Machine Learning Basics

Posts

July 1, 2017

Machine Learning is the field of study that gives computer the ability to learn without being explicitly programmed. A computer program is said to learn from experience E with respect ot some task T and some performance measure P, if its performance on T , as measured by P, improves with experience E.
Machine Learning Algorithms:

Supervised Learning
- Regression (continuous output)
- Classification (discrete valued output)
Unsupervised Learning

Linear Regression

Linear Regression with one variable

\( Hypothesis : h_{\theta}(x) = \theta_{0} + \theta_{1}x \)
\( Parameters : \theta_{0}, \theta_{1} \)
\( Cost function : J(\theta_{0}, \theta_{1}) = \frac{1}{2m}\sum\limits_{i=1}^{m}(h_{\theta}(x^{i}) - y^{i})^2 \)
\( Goal : Minimize : J(\theta_{0},\theta_{1}) \)

Gradient descent
Repeat until covergence
{ \( \theta_{j} := \theta_{j} - \alpha\frac{\partial}{\partial\theta_{j}}J(\theta_{0}, \theta_{1}) \)} (for j=0 and 1)

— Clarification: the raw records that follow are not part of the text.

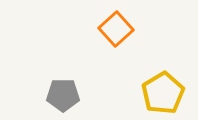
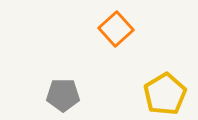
yellow pentagon: moved 2 px right, 1 px down
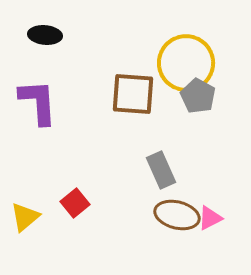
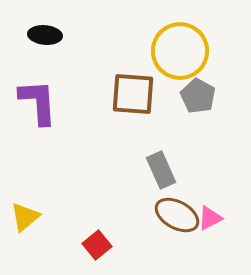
yellow circle: moved 6 px left, 12 px up
red square: moved 22 px right, 42 px down
brown ellipse: rotated 15 degrees clockwise
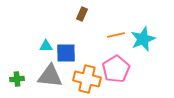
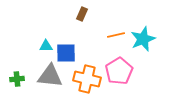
pink pentagon: moved 3 px right, 2 px down
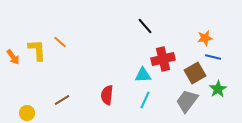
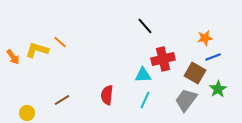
yellow L-shape: rotated 70 degrees counterclockwise
blue line: rotated 35 degrees counterclockwise
brown square: rotated 30 degrees counterclockwise
gray trapezoid: moved 1 px left, 1 px up
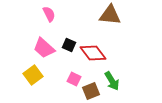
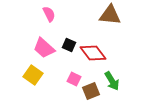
yellow square: rotated 18 degrees counterclockwise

\( \theta_{0} := \theta_{0} - \alpha\frac{1}{m}\sum\limits_{i=1}^{m}(h_{\theta}(x^{i}) - y^{i}) \)

\( \theta_{1} := \theta_{1} - \alpha\frac{1}{m}\sum\limits_{i=1}^{m}(h_{\theta}(x^{i}) - y^{i})x^{i} \)

Linear Regression with multiple variable

\( Hypothesis : h_{\theta} = \theta^{T}x = \theta_{0}x_{0} + \theta_{1}x_{1} + . . . \theta_{n}x_{n} \)

\( Parameters : \theta = [ \theta_{0}, \theta_{1}, \theta_{2}, . . \theta_{n} ]^T \)

\( Cost function : J(\theta) = \frac{1}{2m}\sum\limits_{i=1}^{m}(h_{\theta}(x^{i}) - y^{i})^2 \)

Gradient descent
Repeat until convergence
{\( \theta_{j} := \theta_{j} - \alpha\frac{\partial}{\partial\theta_{j}}J(\theta) \)} (simultaneously update for every j=0,1,2…n)

\( \theta_{j} := \theta_{j} - \alpha\frac{1}{m}\sum\limits_{i=1}^{m}(h_{\theta}(x^{i}) - y^{i})x^{j} \)

Method to solve of \( \theta \) analytically : Normal Equation

Let \( h_{\theta} = \theta^{T}x = \theta_{0}x_{0} + \theta_{1}x_{1} + . . . \theta_{n}x_{n} \)

\( \implies (\theta^Tx)^T = Y \)

\( \implies x\theta^T = Y \)

\( \implies x^Tx\theta^T = x^TY \)

\( \implies \theta^T = (x^Tx)^{-1}x^TY \)

Logistic Regression

In Logistic regression, \( 0 \le h(\theta) \le 1 \)
In Linear regression, \( h(\theta) = \theta^Tx \in (R) \)
In Logistic regression, \( h(\theta) = g(\theta^Tx) \)
where,
\( \ \ \ \ \ \ \ g(z) = \frac{1}{1 + e^{-z}} = sigmoid/logistic function \)

\( \implies h_{\theta}(x) = \frac{1}{1 + e^{-\theta^Tx}} \).
\(h_{\theta}(x) \) = estimated probability that y=1 on input x.
i.e., \(h_{\theta}(x) = P(y=1|x;\theta) \) = prob. that y=1, given x, parameterzed by \(\theta \).
Now; \( h_{\theta}(x) = 0.5 \)

\(\implies \frac{1}{1 + e^{-\theta^Tx}} = 0.5 \)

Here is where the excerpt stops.